GitLab is a single DevOps platform that allows teams to collaborate, create, and deliver software in one application, replacing the need for multiple tools and reducing context switching.

GitLab has been fully remote since inception due to practicality, as founders were in different countries. This approach enhances focus, avoids hybrid communication gaps, and supports a global talent pool.

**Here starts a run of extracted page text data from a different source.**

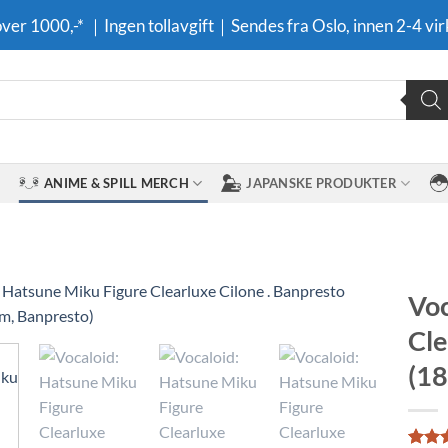
 over 1000,-* ｜Ingen tollavgift｜Sendes fra Oslo, innen 2-4 vir
ANIME & SPILL MERCH
JAPANSKE PRODUKTER
Voc
Cle
Legg til i
ønskeliste
(18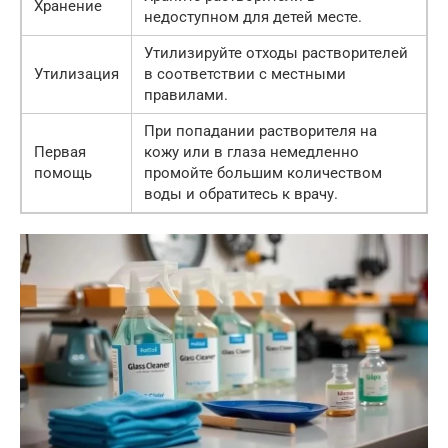
Хранение
недоступном для детей месте.
Утилизируйте отходы растворителей
Утилизация
в соответствии с местными
правилами.
При попадании растворителя на
Первая
кожу или в глаза немедленно
помощь
промойте большим количеством
воды и обратитесь к врачу.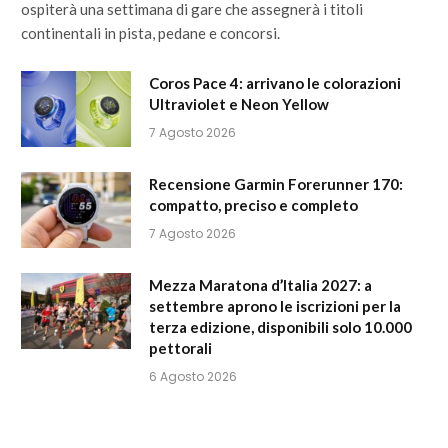
ospiterà una settimana di gare che assegnerà i titoli
continentali in pista, pedane e concorsi.
Coros Pace 4: arrivano le colorazioni
Ultraviolet e Neon Yellow
7 Agosto 2026
Recensione Garmin Forerunner 170:
compatto, preciso e completo
7 Agosto 2026
Mezza Maratona d’Italia 2027: a
settembre aprono le iscrizioni per la
terza edizione, disponibili solo 10.000
pettorali
6 Agosto 2026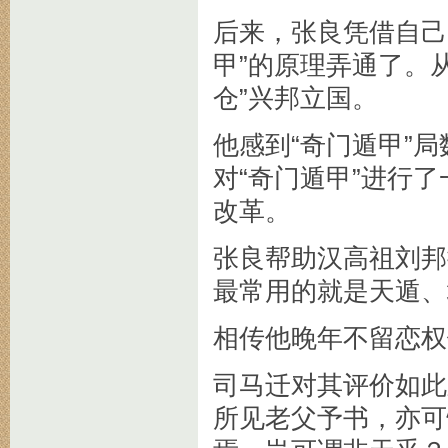
后来，张良凭借自己
甲”的原理弄通了。
仓”兴邦立国。
他感到“奇门遁甲”
对“奇门遁甲”进行
改革。
张良帮助汉高祖刘邦
最常用的就是天遁、
相传他晚年不留恋权
司马迁对其评价如此
所见老父予书，亦可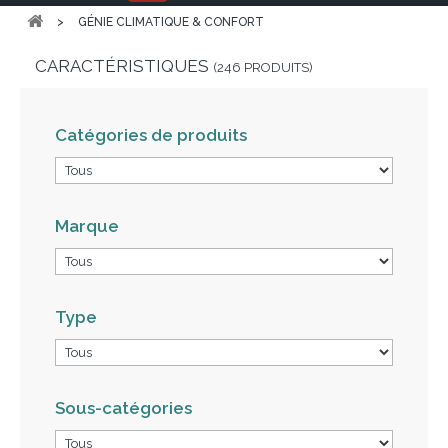
>
GÉNIE CLIMATIQUE & CONFORT
CARACTÉRISTIQUES
(246 PRODUITS)
Catégories de produits
Marque
Type
Sous-catégories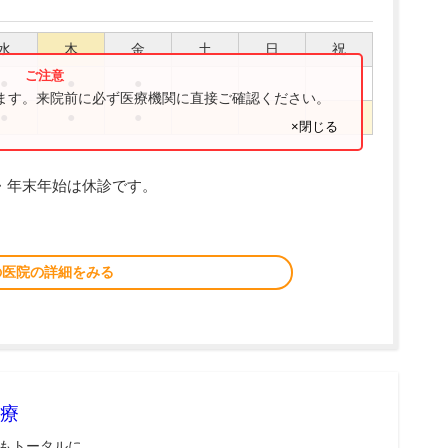
水
木
金
土
日
祝
●
●
●
ります。来院前に必ず医療機関に直接ご確認ください。
●
●
●
×閉じる
・年末年始は休診です。
の医院の詳細をみる
療
もトータルに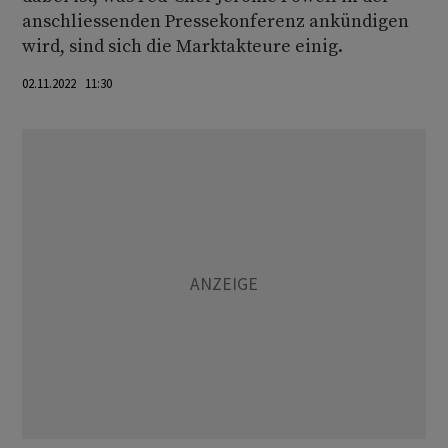
anschliessenden Pressekonferenz ankündigen
wird, sind sich die Marktakteure einig.
02.11.2022 11:30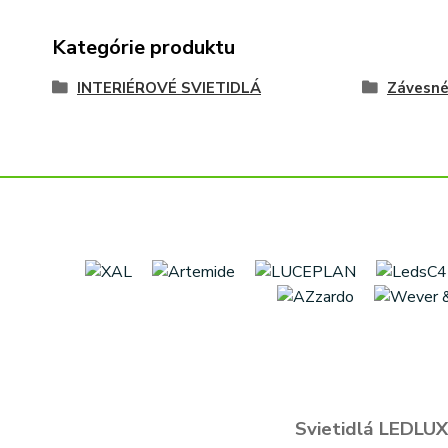
Kategórie produktu
INTERIÉROVÉ SVIETIDLÁ
Závesn
Svietidlá LEDLUX 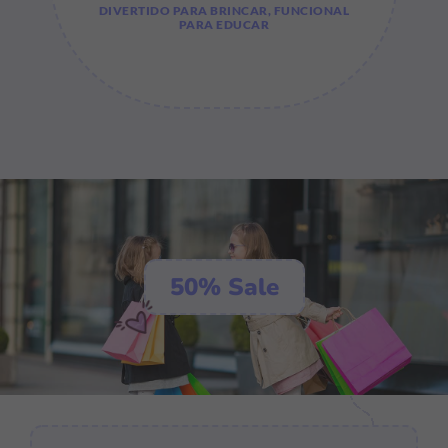
DIVERTIDO PARA BRINCAR, FUNCIONAL
PARA EDUCAR
50% Sale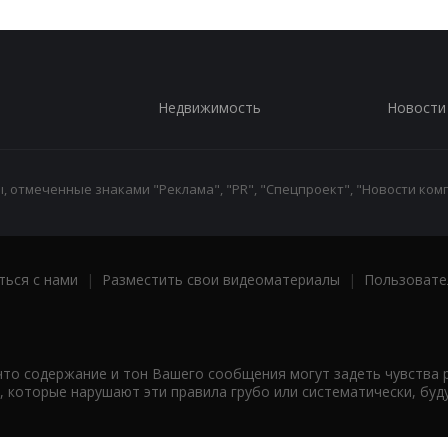
Недвижимость
Новости
 отмеченные знаками "Реклама", "PR", "Спецпроект", "Новости комп
ться с нами
|
Разместить свои видеоматериалы
|
Пользовате
что содержание и тон Вашего сообщения могут задеть чувства 
 которые нарушают эти правила грубо или систематически, буд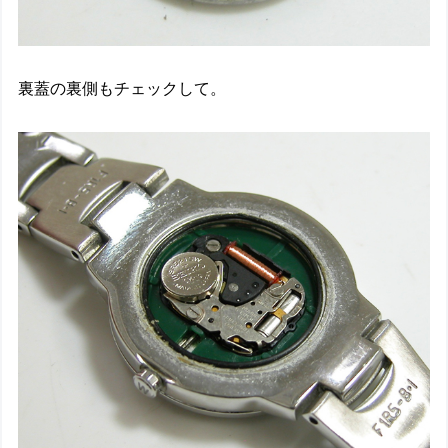
裏蓋の裏側もチェックして。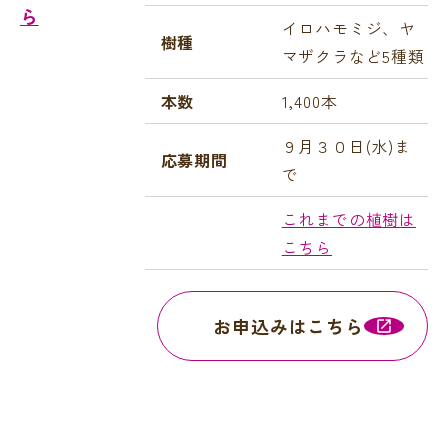
ら
イロハモミジ、ヤ
樹種
マザクラなど5種類
本数
1,400本
９月３０日(水
)ま
応募期間
で
これまでの植樹は
こちら
お申込みはこちら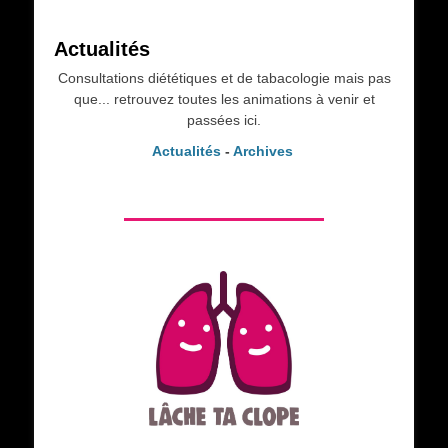
Actualités
Consultations diététiques et de tabacologie mais pas
que... retrouvez toutes les animations à venir et
passées ici.
Actualités
-
Archives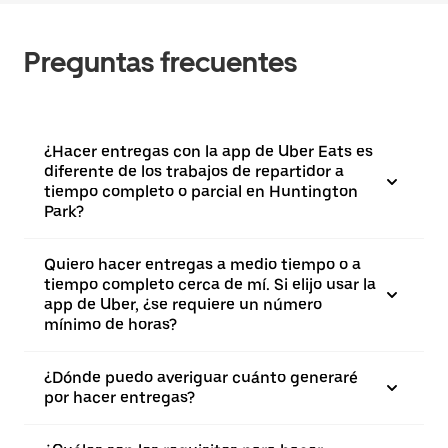
Preguntas frecuentes
¿Hacer entregas con la app de Uber Eats es
diferente de los trabajos de repartidor a
tiempo completo o parcial en Huntington
Park?
Quiero hacer entregas a medio tiempo o a
tiempo completo cerca de mí. Si elijo usar la
app de Uber, ¿se requiere un número
mínimo de horas?
¿Dónde puedo averiguar cuánto generaré
por hacer entregas?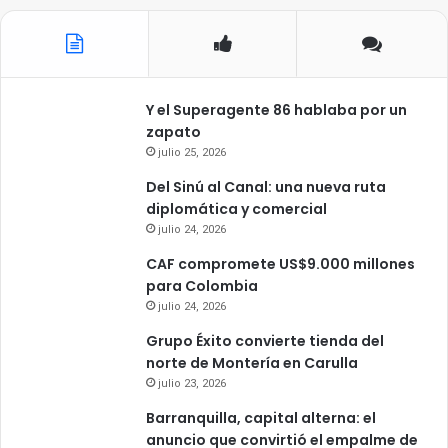
Y el Superagente 86 hablaba por un
zapato
julio 25, 2026
Del Sinú al Canal: una nueva ruta
diplomática y comercial
julio 24, 2026
CAF compromete US$9.000 millones
para Colombia
julio 24, 2026
Grupo Éxito convierte tienda del
norte de Montería en Carulla
julio 23, 2026
Barranquilla, capital alterna: el
anuncio que convirtió el empalme de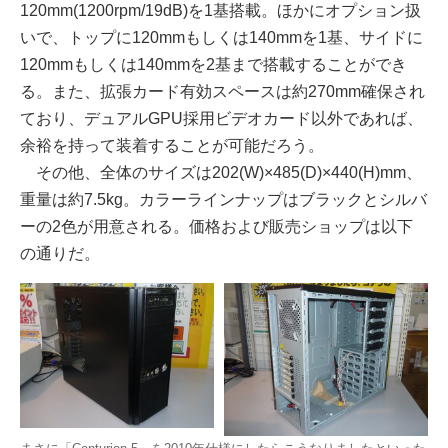
120mm(1200rpm/19dB)を1基搭載。ほかにオプション扱
いで、トップに120mmもしくは140mmを1基、サイドに
120mmもしくは140mmを2基まで搭載することができ
る。また、拡張カード有効スペースは約270mm確保され
ており、デュアルGPU採用ビデオカード以外であれば、
余裕を持って装着することが可能だろう。
その他、全体のサイズは202(W)×485(D)×440(H)mm、
重量は約7.5kg。カラーラインナップはブラックとシルバ
ーの2色が用意される。価格および販売ショップは以下
の通りだ。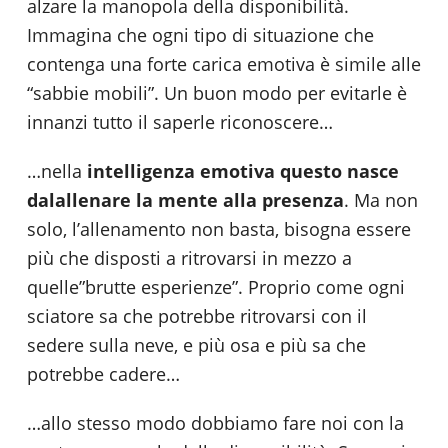
alzare la manopola della disponibilità.
Immagina che ogni tipo di situazione che
contenga una forte carica emotiva è simile alle
“sabbie mobili”. Un buon modo per evitarle è
innanzi tutto il saperle riconoscere…
…nella
intelligenza emotiva questo nasce
dal
allenare la mente alla presenza
. Ma non
solo, l’allenamento non basta, bisogna essere
più che disposti a ritrovarsi in mezzo a
quelle”brutte esperienze”. Proprio come ogni
sciatore sa che potrebbe ritrovarsi con il
sedere sulla neve, e più osa e più sa che
potrebbe cadere…
…allo stesso modo dobbiamo fare noi con la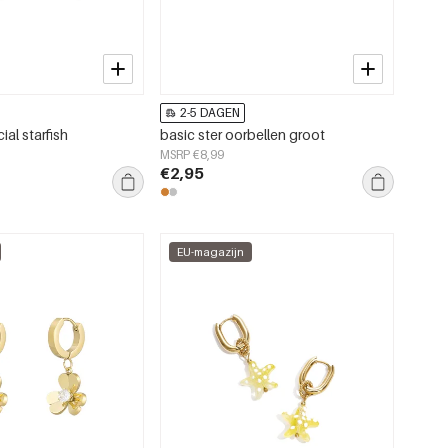
2-5 DAGEN
ial starfish
basic ster oorbellen groot
MSRP €8,99
€2,95
EU-magazijn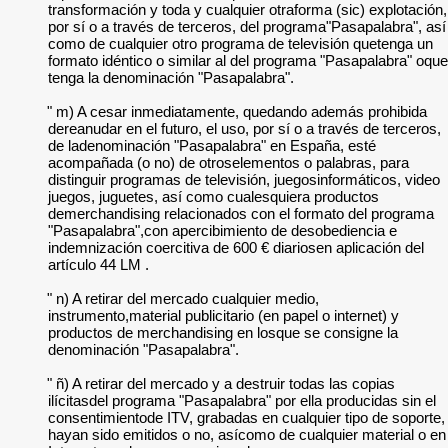
transformación y toda y cualquier otraforma (sic) explotación,
por sí o a través de terceros, del programa"Pasapalabra", así
como de cualquier otro programa de televisión quetenga un
formato idéntico o similar al del programa "Pasapalabra" oque
tenga la denominación "Pasapalabra".
" m) A cesar inmediatamente, quedando además prohibida
dereanudar en el futuro, el uso, por sí o a través de terceros,
de ladenominación "Pasapalabra" en España, esté
acompañada (o no) de otroselementos o palabras, para
distinguir programas de televisión, juegosinformáticos, video
juegos, juguetes, así como cualesquiera productos
demerchandising relacionados con el formato del programa
"Pasapalabra",con apercibimiento de desobediencia e
indemnización coercitiva de 600 € diariosen aplicación del
artículo 44 LM .
" n) A retirar del mercado cualquier medio,
instrumento,material publicitario (en papel o internet) y
productos de merchandising en losque se consigne la
denominación "Pasapalabra".
" ñ) A retirar del mercado y a destruir todas las copias
ilícitasdel programa "Pasapalabra" por ella producidas sin el
consentimientode ITV, grabadas en cualquier tipo de soporte,
hayan sido emitidos o no, asícomo de cualquier material o en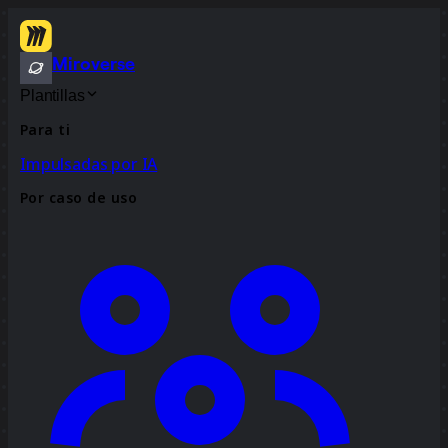
Miroverse
Plantillas
Para ti
Impulsadas por IA
Por caso de uso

GitLab reinforces values through practices like promoting based on alignment with values, documenting procedures in a public handbook, and organizing informal communication to build interpersonal trust.

GitLab practices extreme transparency by default, making most information public to engage the open-source community, build talent and customer brands, and empower employees with information for cross-functional thinking.

Open source enables rapid feedback cycles, allows contributions from customers and the community, and encourages internal discipline for fast iteration and shorter cycle times in releasing features.

Key practices include documenting everything in a handbook, paying attention to informal communication through structured activities, and holding annual in-person gatherings to strengthen team bonds.